Google's share and domination will rise. As I have stated in previous columns, Google will continue to dominate , and I see them going to as high as 85 percent total share in the coming months. While Bing wins in this deal at the expense of Yahoo!, the category leader also reaps the benefits of such a tremendous shift in the landscape. Google also gets share from Yahoo!, and there is a case to be made that Google is also getting category lift from Bing's $100MM ad campaign .
Bing will have to prove the quality of its traffic in the Yahoo! network before budget share increases. Budget shift in paid media is not a given for Bing, and perhaps one of its greatest challenges will be scaling its existing performance into the Yahoo! network. Bing generally performs well across many different verticals, but there is just one problem for marketers: There has never been enough available traffic from it to shift a substantial share of budget. With increased reach through Yahoo!'s share of search, they now have that opportunity. But how these campaigns react in Yahoo!'s various ad distribution deals off of the search page remains to be seen, and how they perform will be directly proportional to how many marketers increase their budgets to Bing.
A search pioneer falls. Having been a longtime user of Yahoo! search, syndicating Bing results is somewhat of a return to their roots; like the days where Inktomi or Google supplied the results, long before pay-per-click became a primary aspect of the landing page. In the early-mid 2000's, Yahoo! managed to grab a hold of virtually every major search play still standing - including Overture, AltaVista, FAST/AllTheWeb, among others. Effectively, most of this search legacy will be completely wiped out with the replacement of Bing results (though Yahoo! managed to kill most of them on their own), and there is nothing to indicate that Microsoft will be adopting any of these technologies at any major scale anytime soon.
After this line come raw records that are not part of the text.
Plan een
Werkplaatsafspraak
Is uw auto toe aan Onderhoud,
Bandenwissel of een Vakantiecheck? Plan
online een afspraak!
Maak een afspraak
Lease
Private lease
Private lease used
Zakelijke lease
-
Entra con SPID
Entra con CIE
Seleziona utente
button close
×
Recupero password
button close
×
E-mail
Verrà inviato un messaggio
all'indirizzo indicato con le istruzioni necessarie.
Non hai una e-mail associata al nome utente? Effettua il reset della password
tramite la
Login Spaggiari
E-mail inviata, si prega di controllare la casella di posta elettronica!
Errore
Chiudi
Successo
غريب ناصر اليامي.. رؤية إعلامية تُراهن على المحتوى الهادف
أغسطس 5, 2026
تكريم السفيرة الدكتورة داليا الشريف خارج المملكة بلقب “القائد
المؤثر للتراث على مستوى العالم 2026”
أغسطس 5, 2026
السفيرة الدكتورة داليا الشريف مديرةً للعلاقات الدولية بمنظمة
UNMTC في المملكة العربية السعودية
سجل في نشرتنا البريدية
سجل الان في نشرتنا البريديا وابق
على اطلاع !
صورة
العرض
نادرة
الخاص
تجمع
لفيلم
There are of course, many other things to consider from a strategic, account and tactical level. While this is a historic shift in the search landscape, watch how things play out, learn as much as possible about the various details of the search channel, and move accordingly as they play out. The bottom line is that there are now two major search providers, and neither should be ignored for the sake of natural search, paid search or both.
Re: 'With Yahoo! exposed as having given up on search for an extended period of time, users will flock over to alternatives, most likely Google. '
I doubt most non-internet-marketers have heard about the deal, much less plan to adjust their web habits because of it....
Pam - a lot of what the general public's perception is based on what experts think. And the consensus among search experts is that they've given up.
If that were wholly the case, then Ask.com would still have maintained their market share. The announcement that they were becoming a search engine for women sent their ship in an entirely different direction, when they could have gone a different way had they maintained the universal approach.
I like your point that not all Yahoo search users will flock to Bing. A lot of the coverage assumes that when the agreement took place, Bing's share was now current Bing users + current Yahoo users. I agree that Yahoo's base of users will shrink, Google's will grow, and relatively speaking, it's hard to tell where that will leave Bing's percent of market share vis-a-vis Google, but simply adding Yahoo + Bing numbers is incredibly optimistic.